Thin seams rise up from beneath Michael Armitage’s lush, oil-painted scenes, like memories that lie just beneath consciousness. The artist paints on a traditional Ugandan bark cloth, called lugobo, which gives his surfaces intriguing inconsistencies. He draws his imagery from popular culture and his own past in Kenya, which makes for dreamlike, psychologically rich presentations. Though the artist has shown with mega-gallery White Cube since 2015, he’s currently in the spotlight as his paintings earn much-deserved acclaim at the Venice Biennale. Additionally, his first solo museum show in New York will open this October at the freshly expanded Museum of Modern Art, in partnership with the Studio Museum in Harlem.
Studio Museum director and chief curator Thelma Golden, who is curating the exhibition, remarked that Armitage is “expanding the possibilities of contemporary painting by bringing a fresh and sometimes challenging perspective to the shared histories of Kenya and the U.K.” She applauded his ability to unite his interest in Western modernism with his appreciation for the practices of East African artists, including Meek Gichugu, Chelenge van Rampelberg, and Jak Katarikawe.

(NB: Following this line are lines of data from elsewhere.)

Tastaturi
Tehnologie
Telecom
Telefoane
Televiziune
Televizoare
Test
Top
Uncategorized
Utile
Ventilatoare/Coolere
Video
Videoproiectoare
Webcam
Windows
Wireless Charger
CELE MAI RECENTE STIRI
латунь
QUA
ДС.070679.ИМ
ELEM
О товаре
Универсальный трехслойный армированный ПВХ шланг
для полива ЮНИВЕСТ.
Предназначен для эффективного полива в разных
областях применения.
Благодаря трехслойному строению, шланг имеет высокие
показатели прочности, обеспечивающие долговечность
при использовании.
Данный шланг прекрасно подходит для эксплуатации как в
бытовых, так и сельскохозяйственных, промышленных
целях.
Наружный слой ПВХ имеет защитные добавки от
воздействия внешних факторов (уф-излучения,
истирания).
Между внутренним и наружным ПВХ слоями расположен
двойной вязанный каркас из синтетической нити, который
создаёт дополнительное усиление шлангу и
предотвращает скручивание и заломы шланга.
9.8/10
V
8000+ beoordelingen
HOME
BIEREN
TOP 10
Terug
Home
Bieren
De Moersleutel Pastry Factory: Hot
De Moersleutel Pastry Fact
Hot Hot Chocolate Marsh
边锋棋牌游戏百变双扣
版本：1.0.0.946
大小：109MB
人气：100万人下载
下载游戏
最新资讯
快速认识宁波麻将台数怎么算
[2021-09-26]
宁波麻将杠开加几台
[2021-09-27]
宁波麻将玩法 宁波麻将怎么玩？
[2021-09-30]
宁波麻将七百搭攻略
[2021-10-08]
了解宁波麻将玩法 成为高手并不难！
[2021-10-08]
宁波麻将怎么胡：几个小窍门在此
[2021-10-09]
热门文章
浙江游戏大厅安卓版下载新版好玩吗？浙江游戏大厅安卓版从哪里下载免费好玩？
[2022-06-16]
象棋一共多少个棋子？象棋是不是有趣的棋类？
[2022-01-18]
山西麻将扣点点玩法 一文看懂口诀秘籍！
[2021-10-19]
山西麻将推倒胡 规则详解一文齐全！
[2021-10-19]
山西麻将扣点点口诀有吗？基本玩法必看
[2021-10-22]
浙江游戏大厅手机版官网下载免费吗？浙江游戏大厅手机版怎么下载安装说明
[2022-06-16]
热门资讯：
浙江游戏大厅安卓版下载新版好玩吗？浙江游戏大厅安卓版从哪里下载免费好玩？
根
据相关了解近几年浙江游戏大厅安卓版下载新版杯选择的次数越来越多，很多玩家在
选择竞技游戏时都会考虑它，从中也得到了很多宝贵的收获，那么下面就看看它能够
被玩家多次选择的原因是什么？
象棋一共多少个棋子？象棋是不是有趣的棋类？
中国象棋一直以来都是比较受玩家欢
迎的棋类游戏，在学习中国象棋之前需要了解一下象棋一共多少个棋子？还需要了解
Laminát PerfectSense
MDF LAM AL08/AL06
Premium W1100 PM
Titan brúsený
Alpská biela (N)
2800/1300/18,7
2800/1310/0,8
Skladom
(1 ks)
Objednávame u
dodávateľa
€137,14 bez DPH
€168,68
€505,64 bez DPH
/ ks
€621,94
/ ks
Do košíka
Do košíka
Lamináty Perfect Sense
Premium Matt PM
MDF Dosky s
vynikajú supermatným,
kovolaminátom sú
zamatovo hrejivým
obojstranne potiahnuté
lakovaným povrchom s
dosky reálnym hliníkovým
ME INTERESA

Apsara DiQuinzio, curator of Armitage’s 2016–17 show at the Berkeley Art Museum and Pacific Film Archive, similarly emphasized the artist’s “poignant” and “visionary” work that suggests new dialogues between Western and non-Western cultures. DiQuinzio pointed to Armitage’s riffs on Paul Gauguin, challenging “the exoticization of the ‘other’ that Gauguin problematically represented.” This year, Armitage also had a solo show at Turin’s Fondazione Sandretto Re Rebaudengo, and was included in “Prisoner of Love” at the Museum of Contemporary Art, Chicago.